Because the loan is short-term, any lender will expect a clear, realistic exit strategy: how you intend to repay. That usually means refinancing onto a longer-term mortgage, selling the property, or completing works and letting it out. A credible exit is central to the lending decision.
How do you finance a property bought at auction within the 28-day deadline?
Bridging finance is built for short timelines, and credit-backed decisions can be made in hours rather than weeks. With assessment based on the purchase price and a manual valuation often not required, the steps that usually slow a purchase down are reduced. Deadlines become manageable because bridging loans are designed for it.
However, not every bridging loan is the same. Typical bridging completions sat at around 6 weeks across 2025, while your auction lot is likely to need to complete in 28 days. This means the choice of lender and product is important, and a broker or advisor can help to identify the most appropriate options.
Auction bridging is more flexible on the borrower profile than many buyers expect. It can be available across residential investment, mixed-use and commercial property in England, Wales and Scotland, and lenders in this space often work with overseas borrowers, those with adverse credit, and first-time investors. Lakeshield can provide early indicative terms before the auction and credit-backed decisions within hours after a full application is submitted. This makes bidding with confidence realistic rather than aspirational.
We have a specific Auction bridging finance product, designed to meet funding deadlines. This is a broad product, which will cover almost any property auction purchase you might make. Our approach to valuations is what ensures speed: for residential purchases, no manual valuation is needed up to 70% loan-to-value (LTV, the loan amount as a percentage of property value); for commercial, up to 55%. Above those levels, a manual valuation may be needed.
We also have an even faster product available. For an eligible residential investment purchase in England or Wales, Lakeshield’s 7-day residential bridging can complete in 7 days from the legal cost undertaking to completion. That is a distinct, faster route for qualifying residential lots, separate from the broader auction bridging product.
What to have in place before you bid.
Preparation is what turns a tight deadline into a routine completion. Before you raise your paddle, aim to have the following ready:
Your deposit and funds to cover the LTV gap.
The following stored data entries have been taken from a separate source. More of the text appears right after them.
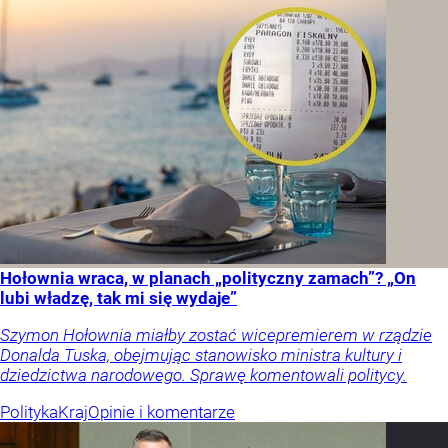
Hołownia wraca, w planach „polityczny zamach”? „On
lubi władzę, tak mi się wydaje”
Szymon Hołownia miałby zostać wicepremierem w rządzie
Donalda Tuska, obejmując stanowisko ministra kultury i
dziedzictwa narodowego. Sprawę komentowali politycy.
Polityka
Kraj
Opinie i komentarze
Lending can reach up to 75% LTV on residential and up to 70% on commercial. This means you need funds for the deposit and to cover the balance between the loan and the purchase price.
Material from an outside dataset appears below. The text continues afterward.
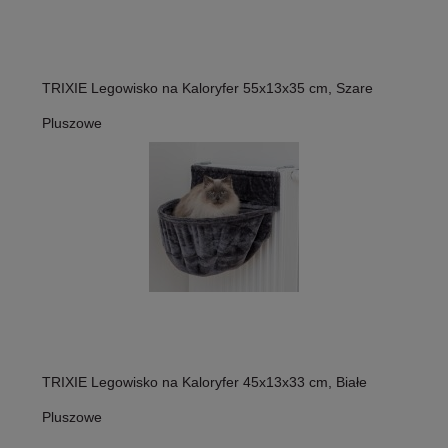
TRIXIE Legowisko na Kaloryfer 55x13x35 cm, Szare
Pluszowe
TRIXIE Legowisko na Kaloryfer 45x13x33 cm, Białe
Pluszowe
An exit strategy. Know how the bridging loan will be repaid: refinance, sale or any other viable option.
KYC basics. Identity and source-of-funds information, so required know-your-customer checks do not hold things up with your chosen lender.
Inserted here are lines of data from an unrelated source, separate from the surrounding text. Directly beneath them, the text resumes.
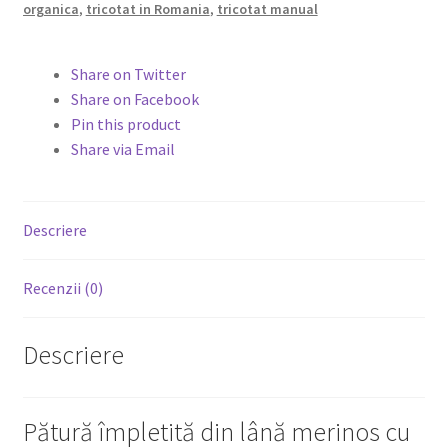
baby,
organica
,
tricotat in Romania
,
tricotat manual
verde
crud
Share on Twitter
Share on Facebook
Pin this product
Share via Email
Descriere
Recenzii (0)
Descriere
Pătură împletită din lână merinos cu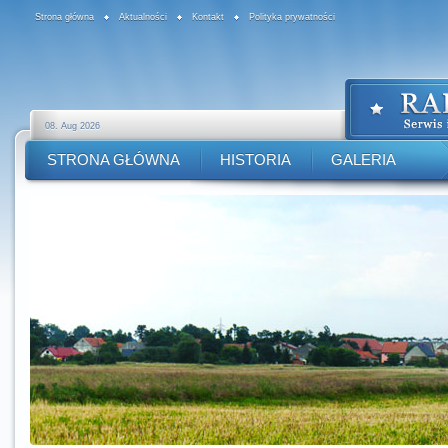
Strona główna
Aktualności
Kontakt
Polityka prywatności
08. Aug 2026
STRONA GŁÓWNA
HISTORIA
GALERIA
Due diligence. Review the legal pack carefully before bidding, so you understand exactly what you are committing to. We have a guide about property auction legal packs, with more information about this important step.
Indicative terms. Obtain indicative terms from a lender before the auction, so you can bid with confidence. While this is not a requirement to successfully obtain bridging finance before your auction payment deadline, if you can arrange indicative funding terms before the auction, you bid knowing roughly what you can borrow and on what basis.
Before you bid: the takeaway.
The auction model rewards buyers who are ready. The hammer falling is the start of a fixed deadline you have already committed to, but it does not have to be the start of your funding search; you can identify your lender and even obtain indicative terms beforehand.
Plan your exit strategy, confirm your deposit, get your KYC information in order, and read the legal pack before the lot comes up. Do that, and the auction funding deadline will feel far easier to meet.